A tracciare l’identikit dei vacanzieri italiani è una nota stampa di Confturismo-Confcommercio, sulla base di quanto emerge dall’Osservatorio longitudinale sulla propensione turistica degli italiani, realizzato da Confturismo-Confcommercio in collaborazione con Swg. L’analisi individua cinque profili che raccontano come stanno cambiando abitudini, aspettative e modalità di viaggio degli italiani.
I DIGITAL. Sono diciotto milioni i viaggiatori che si riconoscono in questa definizione. Economicamente più solidi della media, fanno generalmente più di una vacanza durante l’estate, di cui almeno una “lunga”. Scelgono le mete in base alle suggestioni che ricevono online e sui social e danno particolare importanza ai suggerimenti dei travel blogger. Una volta a destinazione condividono la propria esperienza pubblicando sui social immagini e video dei luoghi visitati, scelgono i ristoranti in base alle recensioni e lasciano a loro volta nuove recensioni. Dalla vacanza cercano nuove esperienze e un rapporto attivo con la natura. Dispongono anche del budget più elevato: 1.389 euro a persona.

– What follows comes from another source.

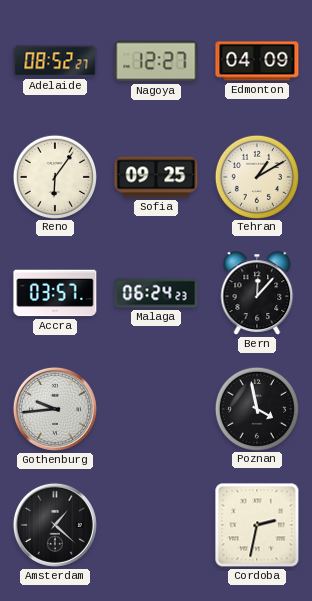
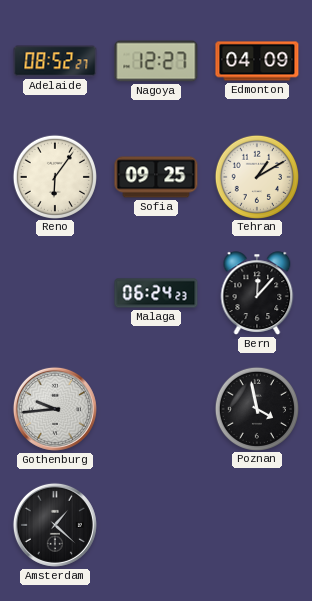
Accra: 03:57 -> none
Cordoba: 2:32 -> none
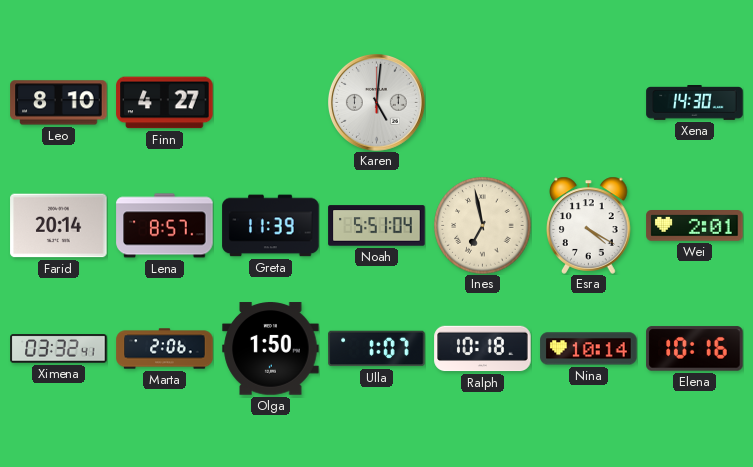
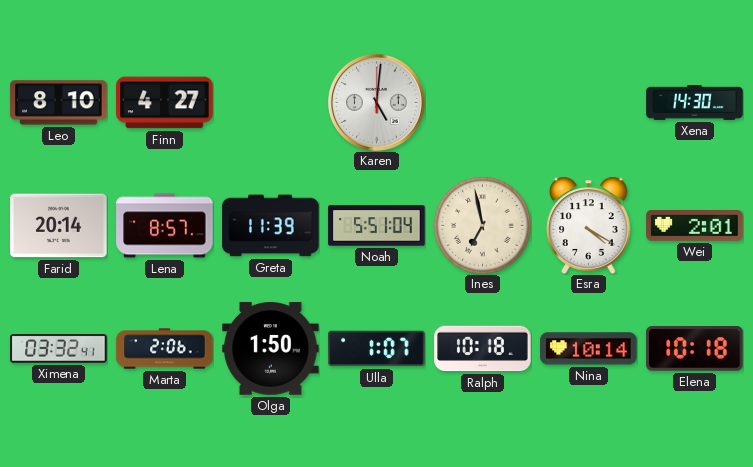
Elena: 10:16 -> 10:18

I SILVER. Parliamo di 9,5 milioni di persone con più di 65 anni che, nel 70% dei casi, fanno almeno una vacanza lunga, spesso in una seconda casa o come ospiti di amici e parenti. Cercano soprattutto relax, benessere ed esperienze culturali, privilegiando destinazioni italiane. Scelgono luoghi già sperimentati e strutture affidabili. Utilizzano poco i social e si affidano meno della media alle recensioni. Dispongono di un budget medio di 1.237 euro.
La fotografia contenuta nella nota stampa di Confturismo-Confcommercio, elaborata in collaborazione con Swg, mette in evidenza anche un fenomeno sempre più significativo nell’estate 2026: accanto alla tradizionale vacanza lunga cresce infatti la scelta di distribuire ferie e budget su più partenze di durata ridotta.

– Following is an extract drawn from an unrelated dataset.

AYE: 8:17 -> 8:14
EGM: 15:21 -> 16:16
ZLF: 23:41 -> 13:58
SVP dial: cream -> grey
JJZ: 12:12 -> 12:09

I MICROVACANZIERI. Sono sette milioni gli italiani che interpretano questa nuova tendenza dell’estate 2026: invece di una lunga vacanza scelgono più soggiorni brevi nell’arco della stagione, di 3-5 notti al massimo. Rimangono per lo più in Italia e preferiscono pernottare in albergo, concedendosi qualche comodità in più. Cercano flessibilità nelle prenotazioni e organizzano rapidamente i propri viaggi attraverso il web. Il budget a disposizione per l’estate 2026 è mediamente di 828 euro.
GLI ESTEROFILI. Complessivamente la definizione riguarda 4,5 milioni di viaggiatori. Si tratta prevalentemente di under 35 che investono soprattutto in una vacanza lunga all’estero, in particolare in Europa. Cercano una vacanza di scoperta, ricca di esperienze nuove e culturali. Si affidano più spesso degli altri ad agenzie di viaggio, sia online sia fisiche, e tengono a condividere con la propria community le esperienze di viaggio. Hanno un budget medio di 1.244 euro a persona.
GLI ABITUDINARI. Sono i turisti fedeli alle proprie destinazioni e, anche in questo caso, si tratta di circa 4,5 milioni di viaggiatori. Generalmente più maturi, vivono spesso nei grandi centri. Tornano ogni anno negli stessi luoghi e concentrano le ferie soprattutto ad agosto. Cercano riposo, tranquillità e continuità con le esperienze del passato. Restano prevalentemente in Italia, spesso in una seconda casa. Pubblicano pochi contenuti sui social e consultano raramente recensioni online. Per le loro vacanze estive hanno messo a budget, in media, 892 euro.